Quindi staccò il cartello su cui era scritto il comando vocale del Freebar, mise via il suo visore e prese posizione sul suo sedile, accanto a Tim Baxter...
E nel frattempo, ci guardammo in faccia l'uno con l'altro e le dissi: "Per quanto riguarda quello che è successo, ti perdono. So cosa significa essere preso di mira dai bulli, quindi non potrei mai darti la colpa...".
Quindi spuntò Demetra e il suo ghigno selvaggio. Vederlo mi faceva paura. Tuttavia disse: "Per ora concentriamoci sulla cerimonia, ma poi ho da regolare un conto con quella peste di Clarissa!" Quindi si girò e andò a sedersi nella poltroncina affianco ad Angelica.

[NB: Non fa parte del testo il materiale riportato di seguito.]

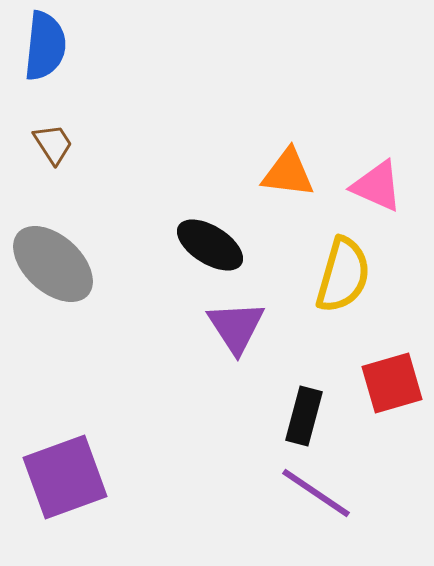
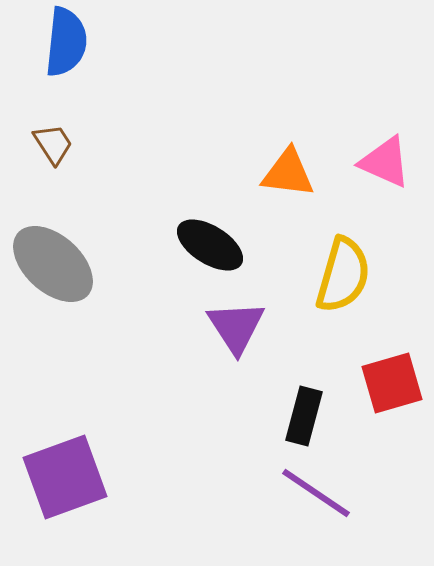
blue semicircle: moved 21 px right, 4 px up
pink triangle: moved 8 px right, 24 px up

Mi sentii premere qualcosa sulla guancia. Mi diede un piccolo bacio sulla guancia e mi disse: "Come fai? Come ci riesci a perdonare? Io ti avrei dovuto far vergognare davanti alla scuola intera, e tu mi perdoni? Perché?"
"Perché ti perdono?" dissi, abbassando lo sguardo. "Perché a te ci tengo. Tuttavia..."
"Tuttavia?" disse lei, in trepidante attesa di una risposta.
"Tuttavia... Facciamo così: tornati a casa, salderemo questa storia." e nel dire questo, alzai un bel pollice verso l'alto.
E lì, non necessitai di alcuna tecnologia per capire che avevo rinfrancato un'anima in pena per le angherie subite da chi pensa di essere forte.